The Dome has been regilded nine times since 1886 at widely varying intervals. The shortest was the first, after seven years, in 1893. The longest have been two most recent—1971 to 1988 and from then until the present. According to Polotto, improved techniques and materials have helped extend the life span of the surfaces.

Why is regilding necessary? Because gold leaf wears away or is knocked off over time, Polotto says. Bird droppings contain acid that eats away at the surface. (Pigeons and sea gulls perch on Mary unless hawks are around.) Chunks of ice and snow sometimes break off from the statue and bash the plates of the upper Dome on the way down. Sometimes it hails. Dust in the air combines with the stronger winds at the height of the Dome to create a sandblasting effect.

Blots of chipped-off gold would be invisible from the ground, but if the surface was allowed to deteriorate long enough, structural damage would result, Polotto says.

Marsh says it’s not feasible to reclaim the precious metal as it wears away—filtering gold out of rainwater in down spouts, for example. The concentrations are too small.

“[It] would be like catching a strand of silk in the air or pollen as it is airborne.”

Neither is recycling the gold leaf stripped from the statue. That’s because the layers of gold, sizing and primer all come away in one hunk. Polotto recalls collecting a bag of the scraped-off material as a souvenir on one of his early trips up to the work platforms.

“You look down and you think, ‘Oh, my gosh, I’ve got a whole handful of gold,’ but it’s probably worth nickels.”

After the new gold leaf has been applied, no one, not even the artists from Conrad Schmitt, is allowed to touch it, he says. “The salts and oils in your hand will make a black spot that actually grows. In six months it will be a big black spot.”

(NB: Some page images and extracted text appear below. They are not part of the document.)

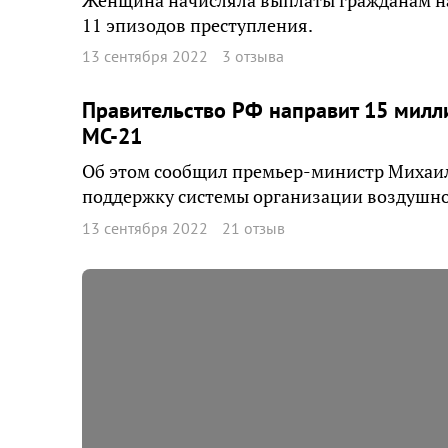
Женщина начисляла выплаты гражданам на
11 эпизодов преступления.
13 сентября 2022
3 отзыва
Правительство РФ направит 15 милл
МС-21
Об этом сообщил премьер-министр Михаил
поддержку системы организации воздушно
13 сентября 2022
21 отзыв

Some of the seniors who objected to the scaffold being up during commencement pointed out that the last time the Dome was regilded, in 1988, the work didn’t start until after graduation. That wasn’t possible this time because more work is involved. Phase 1 of the project was regilding the statue and Dome and reinforcing the statue’s base with structural steel. The final phase will be to paint a metal strip surrounding the building’s fifth-floor mansard roof.

In between, crews will attack the “drum” or tower that extends from the roof to the golden parts of the Dome. The drum is made up of elaborate stone elements: window frames, pediments, Doric columns, blocks. But it’s all an illusion. The entire exterior, according to Schlereth’s book, was fabricated from painted sheet iron formed and stamped to look like stone. In the 1960s the elements were given a new skin of galvanized steel.

Over the years that metal has been painted and repainted, most recently in the mid-1990s. Unfortunately, the paint has begun peeling away at the level of the bare metal, a phenomenon called “delaminating,” Polotto says. For that reason, plans call for stripping the metal entirely of paint and then applying a special primer made for galvanized steel. This will be followed by a top coat of high-performance paint similar to that used on cars, he says.

The Dome and statue will still need to be regilded every 15 to 20 years. But if all goes as expected, it will be 50 years before the University has to combine a regilding job with a complete overhaul of the drum and have to encage Mary and her perch in scaffolding from spring to fall. Until then peace and unspoiled photographs will reign.

Ed Cohen is an associate editor of Notre Dame Magazine.